### How to complete this task
Looking at the listing below, how many lines include "Dalvik"? Answer with the number only.

### Records provided
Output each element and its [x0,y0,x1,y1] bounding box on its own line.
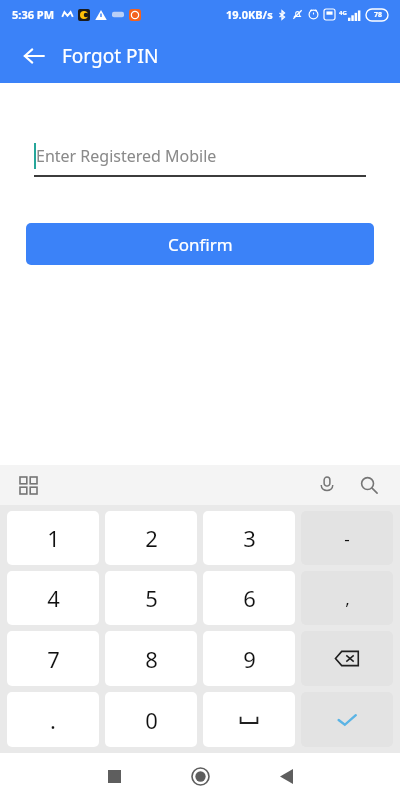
staticText: , [345,587,350,610]
button[interactable]: Enter Registered Mobile [34,135,366,177]
button[interactable]: Recents [86,753,142,800]
button[interactable]: Space [203,692,295,747]
button[interactable]: 3 [203,511,295,565]
staticText: 3 [243,523,256,553]
button[interactable]: Confirm [26,223,374,265]
button[interactable]: Enter [301,692,393,747]
button[interactable]: 2 [105,511,197,565]
staticText: 2 [145,523,158,553]
button[interactable]: Voice input [310,468,344,502]
button[interactable]: - [301,511,393,565]
staticText: 78 [374,10,383,20]
button[interactable]: . [7,692,99,747]
button[interactable]: Back [12,34,56,78]
staticText: Confirm [168,233,233,256]
staticText: - [344,527,350,550]
staticText: 8 [145,644,158,674]
staticText: 1 [47,523,60,553]
button[interactable]: 0 [105,692,197,747]
button[interactable]: Search [352,468,386,502]
button[interactable]: 7 [7,631,99,686]
button[interactable]: , [301,571,393,625]
staticText: 5 [145,583,158,613]
button[interactable]: 9 [203,631,295,686]
button[interactable]: Home [172,753,228,800]
staticText: 6 [243,583,256,613]
button[interactable]: 5 [105,571,197,625]
staticText: Forgot PIN [62,43,159,69]
button[interactable]: Keyboard layouts [12,469,44,501]
staticText: 0 [145,705,158,735]
staticText: 7 [47,644,60,674]
staticText: 19.0KB/s [226,7,273,22]
button[interactable]: Backspace [301,631,393,686]
staticText: 4G [339,9,347,17]
button[interactable]: 4 [7,571,99,625]
staticText: Enter Registered Mobile [36,145,217,167]
button[interactable]: Back [258,753,314,800]
button[interactable]: 8 [105,631,197,686]
button[interactable]: 1 [7,511,99,565]
staticText: 4 [47,583,60,613]
button[interactable]: 6 [203,571,295,625]
staticText: 5:36 PM [12,7,55,22]
staticText: 9 [243,644,256,674]
staticText: . [50,705,56,735]
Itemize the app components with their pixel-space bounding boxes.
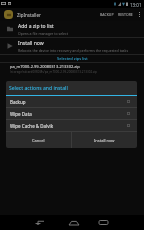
staticText: Cancel [32,138,45,143]
button[interactable]: Wipe Data [6,108,137,119]
staticText: Wipe Data [10,111,32,117]
button[interactable]: Back [26,215,52,230]
staticText: Install now [18,40,44,47]
button[interactable]: BACKUP [98,8,116,21]
button[interactable]: Cancel [6,132,71,148]
staticText: Add a zip to list [18,23,54,30]
staticText: BACKUP [100,12,114,17]
staticText: RESTORE [118,12,133,17]
staticText: ZipInstaller [17,12,41,18]
button[interactable]: Add a zip to list [0,21,144,37]
button[interactable]: Install now [72,132,137,148]
button[interactable]: RESTORE [116,8,135,21]
button[interactable]: Home [61,215,87,230]
staticText: Opens a file manager to select [18,31,68,36]
staticText: Reboots the device into recovery and per… [18,48,129,53]
button[interactable]: Wipe Cache & Dalvik [6,120,137,131]
button[interactable]: Recent apps [90,215,116,230]
staticText: Wipe Cache & Dalvik [10,123,54,129]
staticText: Install now [94,138,115,143]
staticText: Selected zips list [57,56,88,61]
button[interactable]: Install now [0,38,144,54]
staticText: Select actions and install [9,85,68,92]
staticText: 13:01 [130,2,142,8]
button[interactable]: pa_m7000-2.99-20080313-213302.zip [0,64,144,74]
staticText: pa_m7000-2.99-20080313-213302.zip [10,64,80,69]
staticText: Backup [10,99,26,105]
staticText: /storage/sdcard0/ROMs/pa_m7000-2.99-2008… [10,70,97,74]
button[interactable]: Backup [6,96,137,107]
button[interactable]: More options [135,8,143,21]
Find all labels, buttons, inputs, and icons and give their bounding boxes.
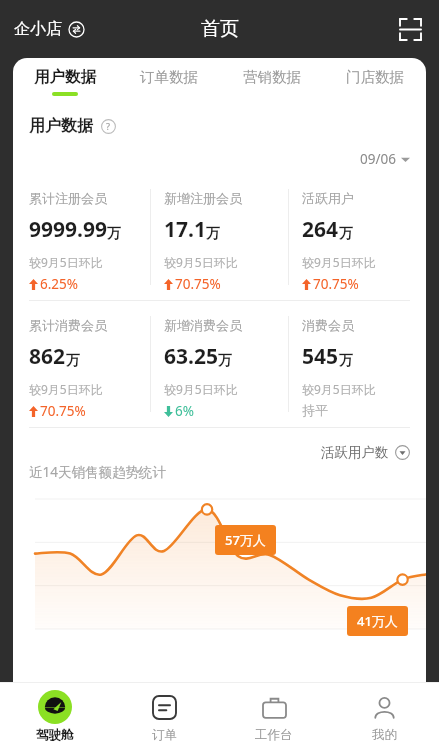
button[interactable]: 活跃用户数	[321, 444, 410, 461]
staticText: 264	[302, 215, 339, 244]
button[interactable]: 新增注册会员	[150, 174, 288, 300]
button[interactable]: 累计注册会员	[13, 174, 150, 300]
staticText: 用户数据	[34, 67, 96, 87]
staticText: 活跃用户	[302, 190, 354, 206]
staticText: 企小店	[14, 19, 62, 39]
staticText: 门店数据	[346, 68, 404, 86]
staticText: 万	[107, 225, 121, 243]
staticText: 工作台	[255, 727, 293, 743]
staticText: 近14天销售额趋势统计	[29, 463, 166, 481]
button[interactable]: 我的	[329, 682, 439, 755]
staticText: 较9月5日环比	[29, 381, 103, 397]
staticText: 首页	[201, 17, 239, 41]
staticText: 新增注册会员	[164, 190, 242, 206]
staticText: 持平	[302, 402, 328, 418]
staticText: 营销数据	[243, 68, 301, 86]
staticText: 订单数据	[140, 68, 198, 86]
staticText: 较9月5日环比	[29, 254, 103, 270]
button[interactable]: 订单	[109, 682, 219, 755]
button[interactable]: 09/06	[360, 150, 410, 168]
staticText: 545	[302, 342, 339, 371]
staticText: 63.25	[164, 342, 218, 371]
staticText: 57万人	[225, 531, 266, 549]
staticText: 万	[206, 225, 220, 243]
button[interactable]: 门店数据	[323, 58, 426, 104]
button[interactable]: 营销数据	[220, 58, 323, 104]
staticText: 较9月5日环比	[164, 381, 238, 397]
button[interactable]: 驾驶舱	[0, 682, 109, 755]
staticText: 万	[66, 352, 80, 370]
staticText: 6.25%	[40, 275, 79, 293]
button[interactable]: Scan	[393, 12, 427, 46]
staticText: 万	[218, 352, 232, 370]
staticText: 70.75%	[313, 275, 359, 293]
staticText: 累计消费会员	[29, 317, 107, 333]
staticText: 41万人	[357, 612, 398, 630]
staticText: 万	[339, 225, 353, 243]
button[interactable]: 累计消费会员	[13, 301, 150, 427]
button[interactable]: 消费会员	[288, 301, 426, 427]
staticText: 较9月5日环比	[302, 381, 376, 397]
staticText: 862	[29, 342, 66, 371]
button[interactable]: 订单数据	[117, 58, 220, 104]
staticText: 新增消费会员	[164, 317, 242, 333]
button[interactable]: 工作台	[219, 682, 329, 755]
button[interactable]: Help	[100, 118, 116, 134]
staticText: 9999.99	[29, 215, 107, 244]
staticText: 较9月5日环比	[164, 254, 238, 270]
button[interactable]: 新增消费会员	[150, 301, 288, 427]
button[interactable]: 活跃用户	[288, 174, 426, 300]
staticText: 70.75%	[175, 275, 221, 293]
staticText: 6%	[175, 402, 194, 420]
staticText: 活跃用户数	[321, 444, 389, 461]
staticText: 较9月5日环比	[302, 254, 376, 270]
button[interactable]: 用户数据	[13, 58, 117, 104]
staticText: 我的	[372, 727, 397, 743]
staticText: 09/06	[360, 150, 396, 168]
staticText: 用户数据	[29, 116, 93, 136]
staticText: 订单	[152, 727, 177, 743]
staticText: 驾驶舱	[36, 727, 74, 743]
button[interactable]: 企小店	[14, 19, 85, 39]
staticText: 累计注册会员	[29, 190, 107, 206]
staticText: 消费会员	[302, 317, 354, 333]
staticText: 17.1	[164, 215, 206, 244]
staticText: ?	[106, 120, 111, 132]
staticText: 万	[339, 352, 353, 370]
staticText: 70.75%	[40, 402, 86, 420]
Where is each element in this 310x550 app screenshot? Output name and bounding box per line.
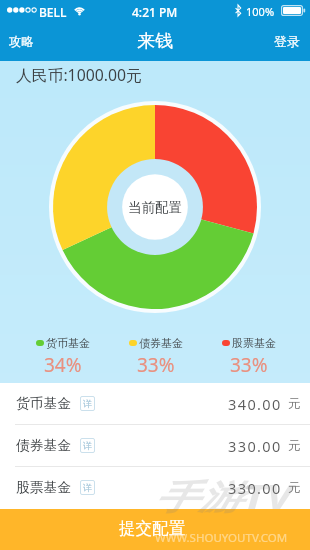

### Response
2